- [Work to be completed]
The listing, minus its pictures, is to be given again exactly.

Material for this exercise Block Start

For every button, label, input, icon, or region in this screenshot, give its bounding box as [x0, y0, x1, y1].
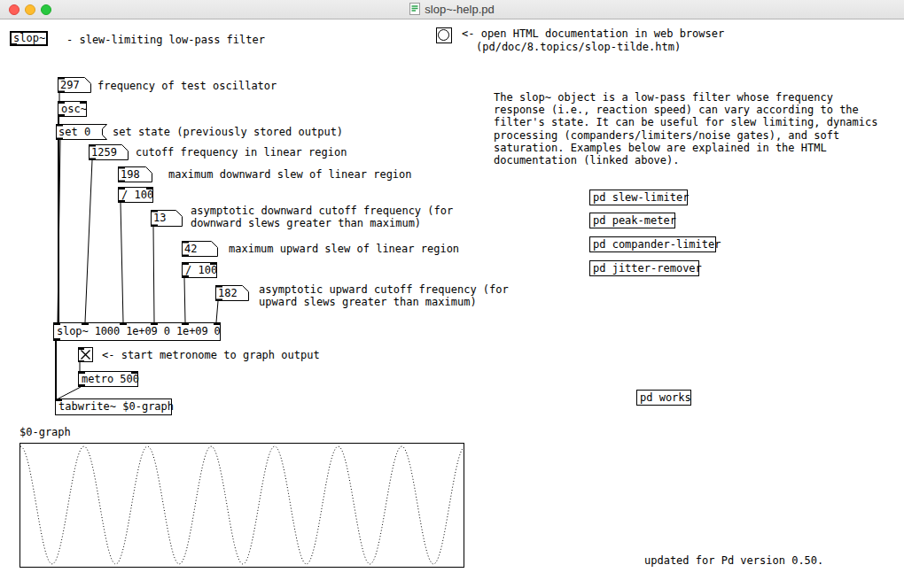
- inlet-nub: [131, 371, 138, 374]
- intro-line: saturation. Examples below are explained…: [494, 142, 827, 154]
- outlet-nub: [118, 200, 125, 203]
- object-label: pd works: [640, 391, 691, 404]
- inlet-nub: [214, 322, 221, 325]
- object-label: pd peak-meter: [593, 214, 676, 227]
- inlet-nub: [118, 187, 125, 190]
- main-object-label: slop~: [13, 32, 45, 44]
- number-box-asymptotic-downward-cutoff[interactable]: 13: [151, 210, 183, 227]
- object-label: metro 500: [82, 373, 139, 385]
- inlet-nub: [53, 322, 60, 325]
- number-box-cutoff-frequency[interactable]: 1259: [89, 144, 129, 160]
- comment-asymptotic-upward-1: asymptotic upward cutoff frequency (for: [259, 283, 509, 296]
- subpatch-peak-meter[interactable]: pd peak-meter: [589, 213, 675, 228]
- comment-max-downward-slew: maximum downward slew of linear region: [168, 168, 412, 181]
- object-label: pd jitter-remover: [593, 262, 702, 275]
- intro-line: documentation (linked above).: [494, 154, 680, 166]
- outlet-nub: [78, 360, 84, 363]
- inlet-nub: [151, 322, 158, 325]
- subpatch-slew-limiter[interactable]: pd slew-limiter: [589, 190, 688, 205]
- comment-doc-link-1: <- open HTML documentation in web browse…: [462, 27, 724, 40]
- inlet-nub: [78, 371, 85, 374]
- comment-max-upward-slew: maximum upward slew of linear region: [229, 243, 459, 255]
- number-box-max-upward-slew[interactable]: 42: [182, 241, 218, 257]
- comment-cutoff-frequency: cutoff frequency in linear region: [136, 146, 347, 159]
- inlet-nub: [78, 347, 84, 350]
- inlet-nub: [58, 101, 65, 104]
- subpatch-jitter-remover[interactable]: pd jitter-remover: [589, 260, 699, 276]
- object-box-divide-100-2: / 100: [182, 262, 217, 278]
- object-label: / 100: [185, 264, 217, 276]
- number-box-max-downward-slew[interactable]: 198: [118, 166, 152, 182]
- inlet-nub: [182, 322, 189, 325]
- toggle-checkbox[interactable]: [78, 347, 93, 362]
- comment-asymptotic-upward-2: upward slews greater than maximum): [259, 296, 477, 308]
- footer-note: updated for Pd version 0.50.: [644, 554, 823, 567]
- inlet-nub: [80, 101, 87, 104]
- intro-line: The slop~ object is a low-pass filter wh…: [494, 91, 833, 104]
- window-title: slop~-help.pd: [425, 3, 494, 16]
- waveform: [20, 444, 464, 567]
- object-label: pd slew-limiter: [593, 191, 689, 204]
- number-box-value: 1259: [91, 146, 117, 159]
- number-box-value: 198: [121, 168, 140, 181]
- outlet-nub: [78, 384, 85, 387]
- outlet-nub: [53, 338, 60, 341]
- message-label: set 0: [58, 126, 90, 138]
- intro-line: processing (companders/limiters/noise ga…: [494, 129, 839, 142]
- intro-line: response (i.e., reaction speed) can vary…: [494, 104, 859, 116]
- number-box-value: 297: [60, 79, 80, 91]
- number-box-value: 42: [184, 243, 197, 255]
- comment-doc-link-2: (pd/doc/8.topics/slop-tilde.htm): [476, 41, 681, 53]
- object-label: osc~: [61, 103, 87, 115]
- window-title-row: slop~-help.pd: [0, 3, 904, 16]
- main-object-box: slop~: [10, 31, 48, 46]
- comment-asymptotic-downward-1: asymptotic downward cutoff frequency (fo…: [191, 205, 453, 217]
- graph-label: $0-graph: [19, 426, 71, 438]
- comment-set-state: set state (previously stored output): [113, 126, 343, 138]
- comment-description: - slew-limiting low-pass filter: [66, 34, 265, 46]
- object-box-metro: metro 500: [78, 371, 138, 387]
- number-box-value: 182: [218, 287, 238, 299]
- number-box-asymptotic-upward-cutoff[interactable]: 182: [215, 285, 249, 301]
- comment-oscillator-frequency: frequency of test oscillator: [97, 80, 277, 92]
- comment-start-metronome: <- start metronome to graph output: [102, 349, 320, 361]
- object-label: pd compander-limiter: [593, 238, 721, 251]
- inlet-nub: [55, 398, 62, 401]
- inlet-nub: [82, 322, 89, 325]
- object-label: / 100: [121, 189, 153, 201]
- object-box-slop: slop~ 1000 1e+09 0 1e+09 0: [53, 322, 221, 341]
- object-label: slop~ 1000 1e+09 0 1e+09 0: [57, 325, 221, 337]
- object-box-tabwrite: tabwrite~ $0-graph: [55, 398, 172, 415]
- bang-circle-icon: [438, 29, 449, 41]
- subpatch-works[interactable]: pd works: [636, 390, 691, 406]
- number-box-oscillator-frequency[interactable]: 297: [58, 77, 91, 93]
- outlet-nub: [10, 43, 17, 46]
- bang-button[interactable]: [436, 27, 452, 43]
- document-icon: [409, 3, 420, 15]
- object-box-osc: osc~: [58, 101, 87, 117]
- window-titlebar: slop~-help.pd: [0, 0, 904, 19]
- number-box-value: 13: [153, 212, 166, 224]
- inlet-nub: [182, 262, 189, 265]
- outlet-nub: [58, 114, 65, 117]
- object-label: tabwrite~ $0-graph: [58, 400, 174, 413]
- object-box-divide-100: / 100: [118, 187, 153, 203]
- inlet-nub: [120, 322, 127, 325]
- comment-asymptotic-downward-2: downward slews greater than maximum): [191, 217, 421, 229]
- subpatch-compander-limiter[interactable]: pd compander-limiter: [589, 236, 716, 252]
- intro-line: filter's state. It can be useful for sle…: [494, 116, 877, 128]
- inlet-nub: [210, 262, 217, 265]
- graph-canvas: [19, 443, 464, 568]
- outlet-nub: [182, 275, 189, 278]
- message-box-set-state[interactable]: set 0: [56, 124, 107, 140]
- inlet-nub: [146, 187, 153, 190]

Material for this exercise Block End

- [Completed task]
For every button, label, input, icon, or region in this screenshot, give its bounding box as [x0, y0, x1, y1].
- inlet-nub: [131, 371, 138, 374]
- intro-line: saturation. Examples below are explained…: [494, 142, 827, 154]
- outlet-nub: [118, 200, 125, 203]
- object-label: pd works: [640, 391, 691, 404]
- inlet-nub: [214, 322, 221, 325]
- object-label: pd peak-meter: [593, 214, 676, 227]
- inlet-nub: [118, 187, 125, 190]
- main-object-label: slop~: [13, 32, 45, 44]
- number-box-asymptotic-downward-cutoff[interactable]: 13: [151, 210, 183, 227]
- object-label: metro 500: [82, 373, 139, 385]
- inlet-nub: [53, 322, 60, 325]
- number-box-cutoff-frequency[interactable]: 1259: [89, 144, 129, 160]
- comment-asymptotic-upward-1: asymptotic upward cutoff frequency (for: [259, 283, 509, 296]
- subpatch-peak-meter[interactable]: pd peak-meter: [589, 213, 675, 228]
- comment-max-downward-slew: maximum downward slew of linear region: [168, 168, 412, 181]
- object-label: pd jitter-remover: [593, 262, 702, 275]
- intro-line: documentation (linked above).: [494, 154, 680, 166]
- outlet-nub: [78, 360, 84, 363]
- inlet-nub: [151, 322, 158, 325]
- subpatch-slew-limiter[interactable]: pd slew-limiter: [589, 190, 688, 205]
- comment-doc-link-1: <- open HTML documentation in web browse…: [462, 27, 724, 40]
- inlet-nub: [78, 371, 85, 374]
- comment-max-upward-slew: maximum upward slew of linear region: [229, 243, 459, 255]
- number-box-max-upward-slew[interactable]: 42: [182, 241, 218, 257]
- comment-cutoff-frequency: cutoff frequency in linear region: [136, 146, 347, 159]
- inlet-nub: [78, 347, 84, 350]
- inlet-nub: [58, 101, 65, 104]
- subpatch-jitter-remover[interactable]: pd jitter-remover: [589, 260, 699, 276]
- object-box-divide-100-2: / 100: [182, 262, 217, 278]
- object-label: / 100: [185, 264, 217, 276]
- number-box-max-downward-slew[interactable]: 198: [118, 166, 152, 182]
- inlet-nub: [182, 322, 189, 325]
- toggle-checkbox[interactable]: [78, 347, 93, 362]
- comment-asymptotic-upward-2: upward slews greater than maximum): [259, 296, 477, 308]
- footer-note: updated for Pd version 0.50.: [644, 554, 823, 567]
- inlet-nub: [80, 101, 87, 104]
- intro-line: The slop~ object is a low-pass filter wh…: [494, 91, 833, 104]
- window-title: slop~-help.pd: [425, 3, 494, 16]
- waveform: [20, 444, 464, 567]
- object-label: pd slew-limiter: [593, 191, 689, 204]
- number-box-value: 1259: [91, 146, 117, 159]
- number-box-value: 198: [121, 168, 140, 181]
- outlet-nub: [78, 384, 85, 387]
- outlet-nub: [53, 338, 60, 341]
- message-label: set 0: [58, 126, 90, 138]
- intro-line: processing (companders/limiters/noise ga…: [494, 129, 839, 142]
- intro-line: response (i.e., reaction speed) can vary…: [494, 104, 859, 116]
- number-box-value: 297: [60, 79, 80, 91]
- number-box-value: 42: [184, 243, 197, 255]
- comment-doc-link-2: (pd/doc/8.topics/slop-tilde.htm): [476, 41, 681, 53]
- object-label: osc~: [61, 103, 87, 115]
- window-title-row: slop~-help.pd: [0, 3, 904, 16]
- main-object-box: slop~: [10, 31, 48, 46]
- comment-asymptotic-downward-1: asymptotic downward cutoff frequency (fo…: [191, 205, 453, 217]
- graph-label: $0-graph: [19, 426, 71, 438]
- comment-set-state: set state (previously stored output): [113, 126, 343, 138]
- comment-description: - slew-limiting low-pass filter: [66, 34, 265, 46]
- object-box-metro: metro 500: [78, 371, 138, 387]
- number-box-value: 182: [218, 287, 238, 299]
- number-box-asymptotic-upward-cutoff[interactable]: 182: [215, 285, 249, 301]
- comment-oscillator-frequency: frequency of test oscillator: [97, 80, 277, 92]
- comment-start-metronome: <- start metronome to graph output: [102, 349, 320, 361]
- object-label: pd compander-limiter: [593, 238, 721, 251]
- inlet-nub: [55, 398, 62, 401]
- inlet-nub: [82, 322, 89, 325]
- object-label: / 100: [121, 189, 153, 201]
- object-box-slop: slop~ 1000 1e+09 0 1e+09 0: [53, 322, 221, 341]
- object-label: slop~ 1000 1e+09 0 1e+09 0: [57, 325, 221, 337]
- object-box-tabwrite: tabwrite~ $0-graph: [55, 398, 172, 415]
- bang-circle-icon: [438, 29, 449, 41]
- subpatch-works[interactable]: pd works: [636, 390, 691, 406]
- number-box-oscillator-frequency[interactable]: 297: [58, 77, 91, 93]
- outlet-nub: [10, 43, 17, 46]
- bang-button[interactable]: [436, 27, 452, 43]
- document-icon: [409, 3, 420, 15]
- object-box-osc: osc~: [58, 101, 87, 117]
- window-titlebar: slop~-help.pd: [0, 0, 904, 19]
- number-box-value: 13: [153, 212, 166, 224]
- inlet-nub: [182, 262, 189, 265]
- outlet-nub: [58, 114, 65, 117]
- object-label: tabwrite~ $0-graph: [58, 400, 174, 413]
- object-box-divide-100: / 100: [118, 187, 153, 203]
- inlet-nub: [120, 322, 127, 325]
- comment-asymptotic-downward-2: downward slews greater than maximum): [191, 217, 421, 229]
- subpatch-compander-limiter[interactable]: pd compander-limiter: [589, 236, 716, 252]
- intro-line: filter's state. It can be useful for sle…: [494, 116, 877, 128]
- inlet-nub: [210, 262, 217, 265]
- graph-canvas: [19, 443, 464, 568]
- outlet-nub: [182, 275, 189, 278]
- message-box-set-state[interactable]: set 0: [56, 124, 107, 140]
- inlet-nub: [146, 187, 153, 190]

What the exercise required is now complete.